**** Input for this task ****

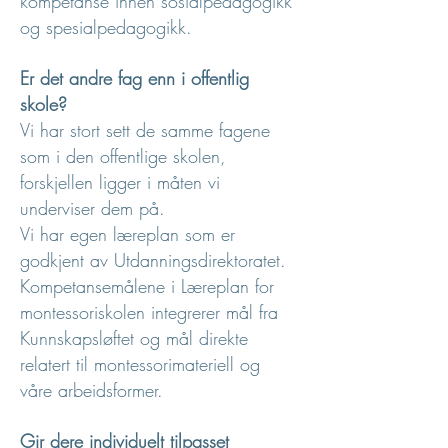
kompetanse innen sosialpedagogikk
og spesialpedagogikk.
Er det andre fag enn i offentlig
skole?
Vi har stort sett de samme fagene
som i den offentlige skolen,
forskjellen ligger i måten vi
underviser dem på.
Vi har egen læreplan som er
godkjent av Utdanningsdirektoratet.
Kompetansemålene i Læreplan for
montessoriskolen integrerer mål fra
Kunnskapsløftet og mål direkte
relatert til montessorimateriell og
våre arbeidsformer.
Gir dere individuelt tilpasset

****
**** Input for this task ****

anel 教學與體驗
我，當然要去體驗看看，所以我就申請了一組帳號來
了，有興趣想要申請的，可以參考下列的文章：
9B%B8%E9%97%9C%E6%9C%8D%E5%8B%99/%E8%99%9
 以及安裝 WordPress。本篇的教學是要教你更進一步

****

= Requirement =
Since only part of the listing is wanted, copy exactly the lines from the one holding "montessoriskolen integrerer mål fra" to the one holding "Gir dere individuelt tilpasset", both included.

= Result of the exercise =
montessoriskolen integrerer mål fra
Kunnskapsløftet og mål direkte
relatert til montessorimateriell og
våre arbeidsformer.
Gir dere individuelt tilpasset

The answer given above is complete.